Extraño. Comentarios indiferentes y ambiguos. Miradas inquisitivas y sospechosas. Absolutamente ninguna calidez, atención, amabilidad ni alegría. ¿Podría ser…?
Su madre, al parecer avisada de antemano, salió corriendo de la casa en cuanto él llegó al patio. "¡Oh, Dios mío, mi hijo…!"
Ella rompió a llorar. Su padre permaneció sentado en silencio en la casa.
—Papá. La voz de Sang se quebró.
El señor Sung miró a su hijo con frialdad, asintió levemente y luego entró en la casa en silencio…
El viejo Vuot interrumpió su relato, bebió un sorbo del vino que tenía en la mano y miró hacia la escalera. Sus ojos envejecidos parecían contemplar un reino lejano. Su rostro lucía ahora aún más demacrado. Con solo setenta y seis años, aparentaba más de ochenta.
“Hasta el día de mi muerte, jamás olvidaré los ojos de mi padre aquel día. Muchas noches, esos ojos flotaban ante mí, mirándome fijamente, provocándome escalofríos.
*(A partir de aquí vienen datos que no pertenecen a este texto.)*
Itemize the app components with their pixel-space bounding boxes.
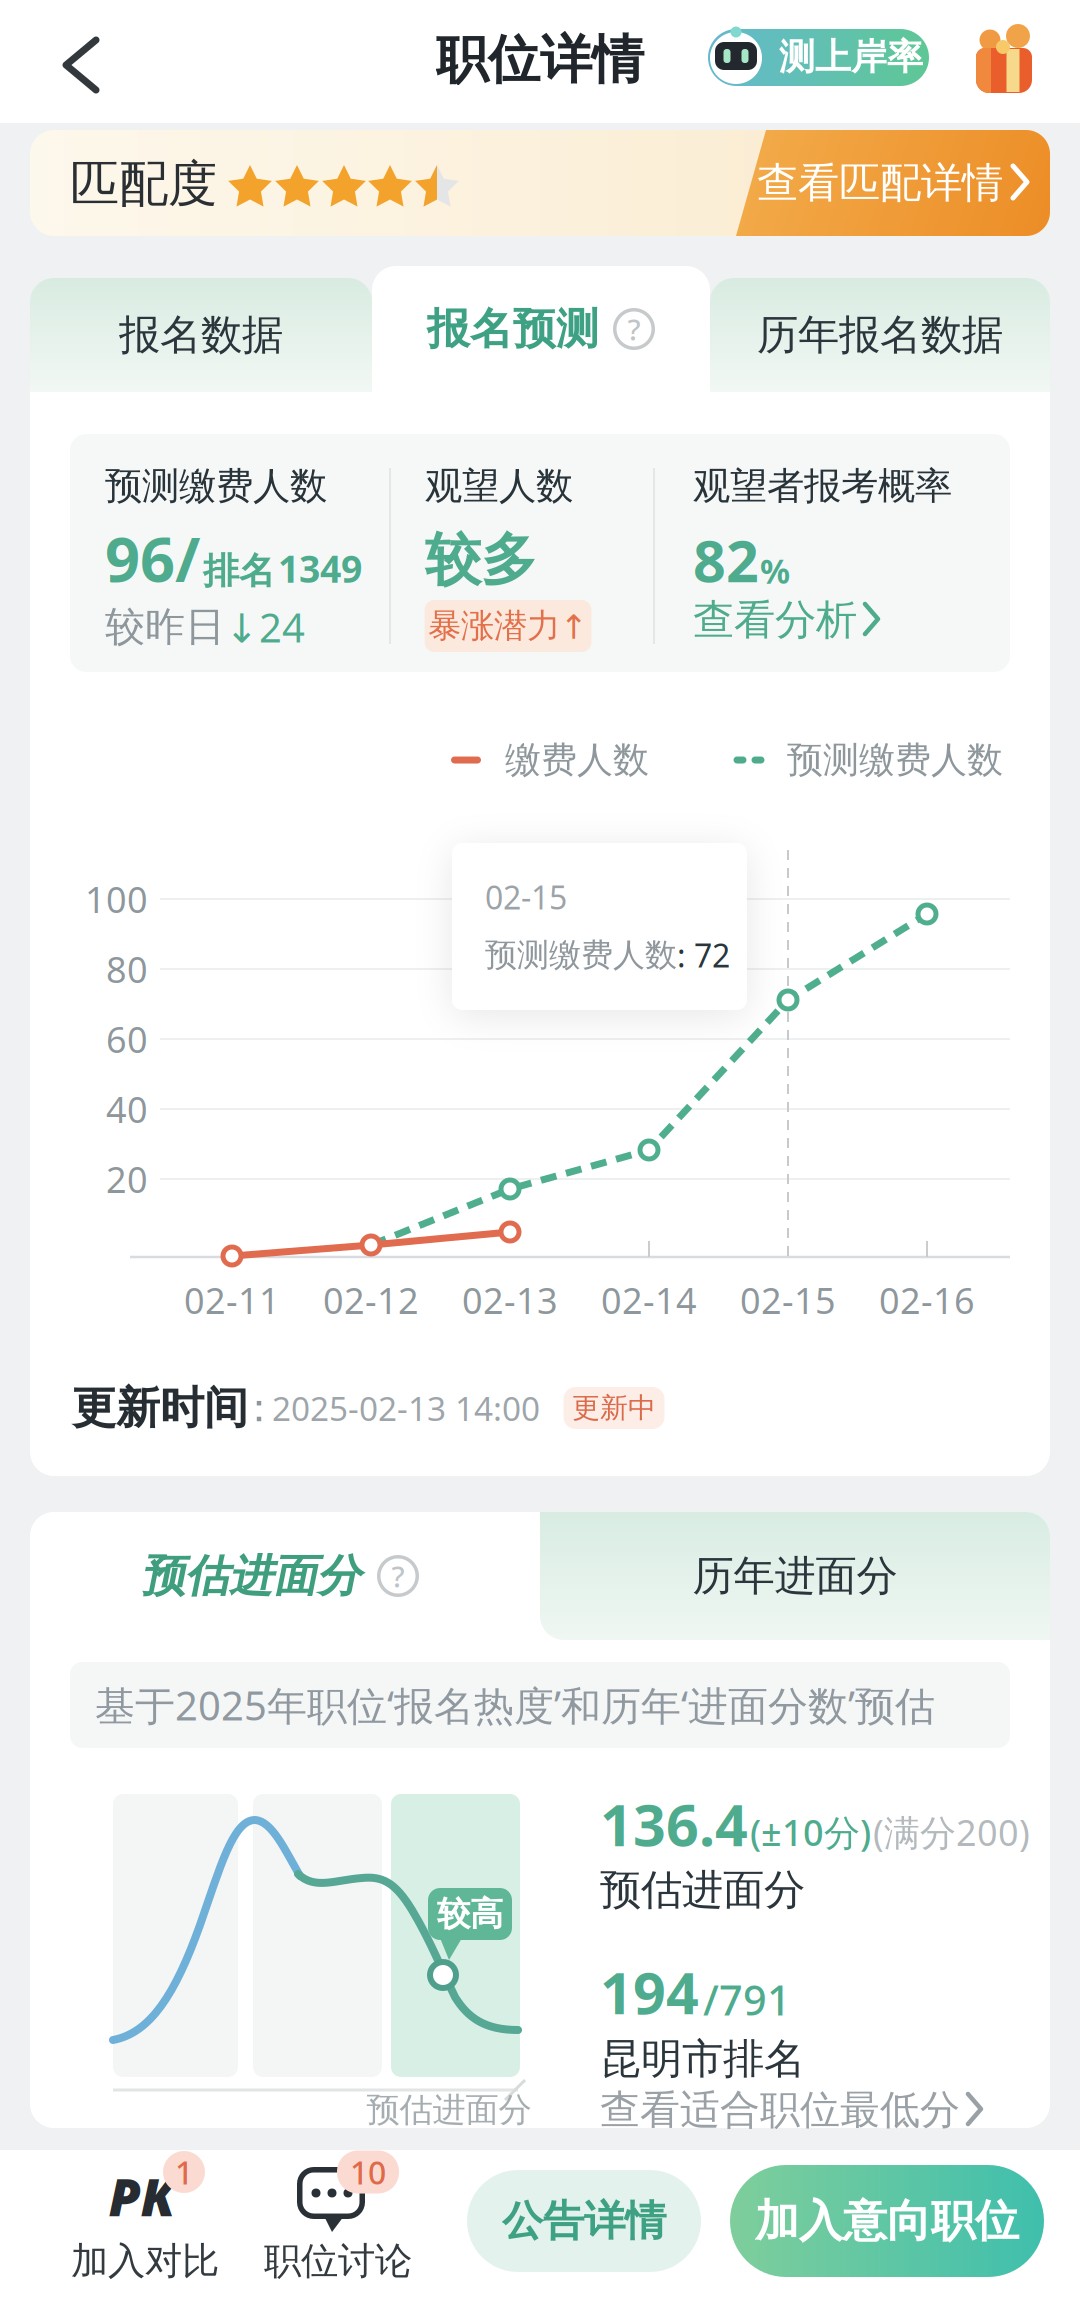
staticText: 更新中 [572, 1391, 656, 1425]
staticText: 02-14 [601, 1276, 697, 1324]
button[interactable]: 报名预测 [372, 266, 710, 392]
staticText: 02-15 [740, 1276, 836, 1324]
staticText: 较高 [437, 1894, 503, 1934]
staticText: 匹配度 [70, 154, 217, 214]
button[interactable]: 历年进面分 [540, 1512, 1050, 1640]
button[interactable]: 报名数据 [30, 278, 372, 392]
staticText: 预估进面分 [600, 1865, 805, 1915]
staticText: 40 [106, 1085, 148, 1133]
staticText: 加入对比 [71, 2238, 219, 2284]
staticText: 查看匹配详情 [757, 158, 1003, 208]
staticText: PK [108, 2162, 176, 2231]
staticText: 预测缴费人数 [105, 463, 327, 509]
button[interactable]: 公告详情 [467, 2170, 701, 2272]
button[interactable]: 礼包 [972, 23, 1036, 93]
button[interactable]: 加入意向职位 [730, 2165, 1044, 2277]
staticText: 历年进面分 [692, 1551, 898, 1601]
staticText: /791 [703, 1972, 791, 2027]
staticText: 暴涨潜力↑ [428, 606, 588, 646]
staticText: 82 [693, 522, 759, 598]
staticText: 预测缴费人数 [787, 738, 1003, 782]
button[interactable]: 查看匹配详情 [736, 130, 1050, 236]
staticText: 查看分析 [693, 595, 857, 645]
staticText: 观望人数 [425, 463, 573, 509]
staticText: 02-12 [323, 1276, 419, 1324]
staticText: 排名 [203, 549, 275, 593]
button[interactable]: PK [80, 2150, 210, 2282]
staticText: 预测缴费人数 [485, 935, 677, 975]
staticText: ? [628, 310, 640, 348]
staticText: 观望者报考概率 [693, 463, 952, 509]
button[interactable]: 测上岸率 [708, 29, 929, 86]
staticText: (满分200) [873, 1808, 1030, 1856]
staticText: 02-13 [462, 1276, 558, 1324]
staticText: 更新时间 [72, 1381, 248, 1435]
staticText: 194 [600, 1954, 699, 2030]
button[interactable]: 历年报名数据 [710, 278, 1050, 392]
staticText: 02-11 [184, 1276, 280, 1324]
staticText: 02-15 [485, 876, 567, 918]
staticText: 查看适合职位最低分 [600, 2085, 960, 2134]
button[interactable]: 10 [280, 2150, 410, 2282]
staticText: 预估进面分 [366, 2090, 532, 2130]
staticText: 缴费人数 [505, 738, 649, 782]
staticText: 较多 [425, 526, 537, 594]
staticText: ： [239, 1383, 279, 1432]
staticText: 报名预测 [427, 303, 599, 355]
staticText: 20 [106, 1155, 148, 1203]
staticText: 报名数据 [119, 310, 283, 360]
button[interactable]: 查看适合职位最低分 [600, 2086, 1040, 2134]
staticText: 02-16 [879, 1276, 975, 1324]
staticText: 职位详情 [436, 28, 644, 92]
button[interactable]: 查看分析 [693, 595, 993, 645]
staticText: 60 [106, 1015, 148, 1063]
staticText: 2025-02-13 14:00 [272, 1386, 540, 1430]
staticText: 昆明市排名 [600, 2034, 805, 2084]
staticText: 10 [350, 2151, 386, 2193]
staticText: 1 [175, 2151, 193, 2193]
button[interactable]: 预估进面分 [60, 1512, 500, 1640]
staticText: 100 [85, 875, 148, 923]
staticText: 96/ [105, 518, 200, 599]
staticText: 预估进面分 [141, 1549, 361, 1603]
staticText: 职位讨论 [264, 2238, 412, 2284]
staticText: 较昨日 [105, 602, 225, 652]
staticText: 加入意向职位 [755, 2194, 1019, 2248]
staticText: 1349 [278, 543, 362, 593]
staticText: 公告详情 [502, 2196, 666, 2246]
button[interactable]: Back [10, 5, 120, 115]
staticText: ? [392, 1556, 404, 1596]
staticText: 测上岸率 [779, 35, 923, 79]
staticText: : 72 [677, 934, 730, 976]
staticText: % [760, 549, 790, 593]
staticText: (±10分) [750, 1808, 871, 1856]
staticText: 历年报名数据 [757, 310, 1003, 360]
staticText: 136.4 [600, 1786, 748, 1862]
staticText: 基于2025年职位‘报名热度’和历年‘进面分数’预估 [95, 1678, 935, 1732]
staticText: 80 [106, 945, 148, 993]
staticText: ↓24 [225, 600, 305, 654]
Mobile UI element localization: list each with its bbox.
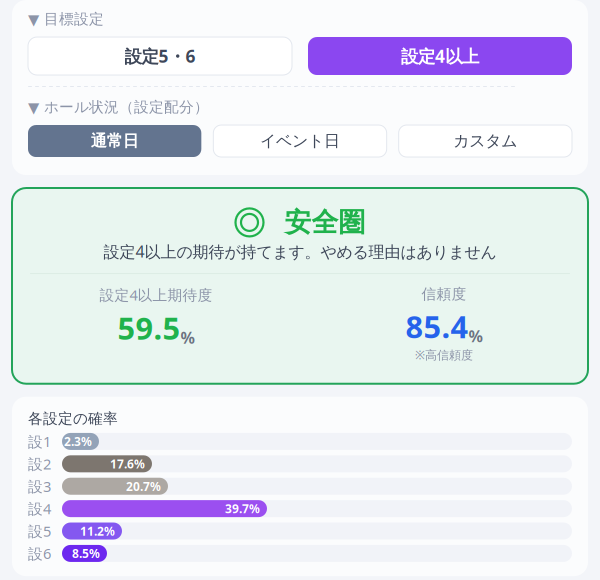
staticText: 設4 xyxy=(28,499,51,518)
staticText: 8.5% xyxy=(72,546,100,561)
button[interactable]: 設定5・6 xyxy=(28,37,292,75)
staticText: 設2 xyxy=(28,454,51,474)
staticText: 設定4以上の期待が持てます。やめる理由はありません xyxy=(104,241,496,262)
staticText: 安全圏 xyxy=(284,206,366,239)
staticText: ▼ ホール状況（設定配分） xyxy=(28,98,209,116)
staticText: 59.5 xyxy=(118,308,180,348)
staticText: ▼ 目標設定 xyxy=(28,10,104,28)
staticText: 11.2% xyxy=(80,523,115,539)
button[interactable]: 設定4以上 xyxy=(308,37,572,75)
staticText: % xyxy=(468,326,482,347)
staticText: 20.7% xyxy=(126,478,161,494)
button[interactable]: カスタム xyxy=(399,125,572,157)
staticText: 信頼度 xyxy=(422,285,466,303)
staticText: 設1 xyxy=(28,432,51,451)
staticText: 設定4以上 xyxy=(401,44,479,68)
staticText: カスタム xyxy=(453,131,517,151)
staticText: 17.6% xyxy=(110,456,145,472)
staticText: % xyxy=(180,327,194,348)
button[interactable]: 通常日 xyxy=(28,125,201,157)
staticText: 各設定の確率 xyxy=(28,410,118,428)
button[interactable]: イベント日 xyxy=(213,125,387,157)
staticText: 設5 xyxy=(28,521,51,541)
staticText: 設定5・6 xyxy=(124,44,196,68)
staticText: 39.7% xyxy=(225,501,260,517)
staticText: イベント日 xyxy=(260,131,340,151)
staticText: 85.4 xyxy=(406,306,468,347)
staticText: 2.3% xyxy=(64,434,92,449)
staticText: 設6 xyxy=(28,544,51,563)
staticText: 設3 xyxy=(28,476,51,496)
staticText: ※高信頼度 xyxy=(415,347,473,363)
staticText: 設定4以上期待度 xyxy=(100,285,212,304)
staticText: 通常日 xyxy=(91,131,139,151)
El día que murió mi padre, me arrodillé ante su foto, llorando y rogándole perdón. Sí, fui un hijo miserable, una desgracia, un traidor, un miserable inmundo…” – La voz del anciano se desvaneció, desvaneciéndose como una suave brisa. Durante días viví aislado en casa, sin atreverme a salir del pueblo. Sentía como si una montaña pesara sobre mi pecho. Esa montaña invisible me atormentaba día y noche. De repente me volví retraído, solitario y cada vez más deprimido. No lo sabes, y no lo entiendes. La gente vino a mi casa y me lo contó, y luego alguien más se lo contó a mi madre. Fue tan humillante, ¿sabes?
- Mi padre es el secretario del partido y yo soy un exsoldado desertor.
El señor Sung ya no es el secretario del partido.
—Bueno, cuando se fue, ya era el secretario del partido.
—Estas mujeres ahora llaman a Sang soldado, soldado de liberación o soldado títere.
- Nuestro pueblo es un ejemplo de resistencia, con un héroe militar y dos soldados excepcionales en todo el ejército, y sin embargo tenemos a este traidor, a esta persona desleal.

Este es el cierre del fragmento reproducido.